Monthly Archives: October 2013

The Glory of Fall


Autumn…the year’s last, loveliest smile.”  – William Cullen Bryant

The southern hills of Tennessee are still mostly green.
The hills of southern Tennessee are still mostly green.

According to the calendar, autumn arrived in September.  According to the weather in Tennessee, we’ve barely just begun.  Up until last week, we’ve had a warm fall with very few dips in the temperature.  Last week, the bottom fell out, and we had our first freeze.  Since then, the leaves have finally started to turn.


As October nears its end, I’m longing for as much fall as I can get.  I’m ready for cooler temperatures, pots of soup, a light jacket and a pair of jeans.  Before winter comes knocking, I want to relish what’s left of this season.  What is it about the smell of leaves that have given up and fallen to the earth?  And the sound of crickets chirping…a sound completely unlike the chirp of summer creatures…what makes that sound so musical and unique?


And the colors, some vibrant, others mellow and warm…each beautiful in its own way.  There will be the first fire in the fireplace on a cold night, and the whisper of the north wind telling you to soak in the sun before she steals it away until spring.  Each moment will remind us that fall is so very short…it’s only a snapshot really.  Just a moment of celebration before the earth’s hibernation.  Just a glimpse of glory before a long restful sleep.

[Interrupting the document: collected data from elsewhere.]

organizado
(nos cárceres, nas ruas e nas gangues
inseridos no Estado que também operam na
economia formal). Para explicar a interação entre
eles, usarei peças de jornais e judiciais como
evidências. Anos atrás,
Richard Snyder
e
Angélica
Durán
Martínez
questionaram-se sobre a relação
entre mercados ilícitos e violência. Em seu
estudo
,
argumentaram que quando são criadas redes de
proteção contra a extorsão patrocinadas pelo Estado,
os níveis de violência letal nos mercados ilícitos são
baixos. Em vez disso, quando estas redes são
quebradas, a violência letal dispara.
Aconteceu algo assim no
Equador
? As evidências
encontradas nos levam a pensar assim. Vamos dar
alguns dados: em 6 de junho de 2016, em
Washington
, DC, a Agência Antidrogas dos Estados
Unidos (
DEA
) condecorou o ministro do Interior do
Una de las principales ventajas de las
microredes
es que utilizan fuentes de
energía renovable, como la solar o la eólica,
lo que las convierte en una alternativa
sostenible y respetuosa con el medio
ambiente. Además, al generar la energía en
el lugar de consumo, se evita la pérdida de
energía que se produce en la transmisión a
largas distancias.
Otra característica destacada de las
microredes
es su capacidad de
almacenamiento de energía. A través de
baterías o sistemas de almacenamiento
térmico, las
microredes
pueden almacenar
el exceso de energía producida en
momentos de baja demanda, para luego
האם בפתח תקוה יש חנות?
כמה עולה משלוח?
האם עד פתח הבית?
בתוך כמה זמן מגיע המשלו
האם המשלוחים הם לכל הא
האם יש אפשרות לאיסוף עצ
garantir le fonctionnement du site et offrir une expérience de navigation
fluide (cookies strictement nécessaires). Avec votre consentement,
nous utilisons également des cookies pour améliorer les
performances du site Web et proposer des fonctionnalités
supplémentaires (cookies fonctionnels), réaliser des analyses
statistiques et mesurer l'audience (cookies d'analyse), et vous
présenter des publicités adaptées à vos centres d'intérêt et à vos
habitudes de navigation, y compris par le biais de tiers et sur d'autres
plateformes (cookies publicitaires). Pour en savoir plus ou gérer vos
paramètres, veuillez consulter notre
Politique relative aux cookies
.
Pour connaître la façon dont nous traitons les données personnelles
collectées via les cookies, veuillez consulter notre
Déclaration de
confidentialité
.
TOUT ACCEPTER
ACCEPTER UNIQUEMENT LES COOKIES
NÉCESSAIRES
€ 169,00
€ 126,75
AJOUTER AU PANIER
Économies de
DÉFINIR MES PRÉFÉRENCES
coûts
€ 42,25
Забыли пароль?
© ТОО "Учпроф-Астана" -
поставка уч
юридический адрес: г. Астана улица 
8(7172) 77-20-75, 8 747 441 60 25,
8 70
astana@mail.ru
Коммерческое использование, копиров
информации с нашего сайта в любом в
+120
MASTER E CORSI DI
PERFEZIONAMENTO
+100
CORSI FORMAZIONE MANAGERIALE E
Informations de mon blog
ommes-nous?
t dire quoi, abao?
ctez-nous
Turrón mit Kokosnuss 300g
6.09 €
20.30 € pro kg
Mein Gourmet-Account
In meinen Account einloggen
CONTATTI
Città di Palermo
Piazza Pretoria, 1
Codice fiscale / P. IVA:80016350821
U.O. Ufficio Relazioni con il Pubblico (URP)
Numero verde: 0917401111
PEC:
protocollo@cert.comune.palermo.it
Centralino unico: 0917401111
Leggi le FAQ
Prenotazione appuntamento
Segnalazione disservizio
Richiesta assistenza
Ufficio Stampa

So Many Questions…Too Many Memories


In the last few weeks, I have been asked two questions that have stuck with me.  Two seemingly easy to answer questions, but they are still churning in my mind even now.  It’s the pressure, the digging deep for answers, the utter inability to make up my mind, that keeps me unable to come up with definitive answers.

Question 1:  If you could go see any concert you wanted, artist living or dead, what would it be?


Question 2:  What does music smell like to you?

Don’t laugh!  These are excellent questions for a person like me.  I am and always have been a lover of music.  I will listen to almost anything from country to Bluegrass to Rachmaninoff.  But no matter what else I listen to, I always, always go back to classic rock.  It’s my all-time favorite for now and forever, amen.  I say this as REO Speedwagon thumps through my kitchen radio speakers.  What people call classic rock is my childhood, it’s my adolescence.  It’s in almost every memory I have.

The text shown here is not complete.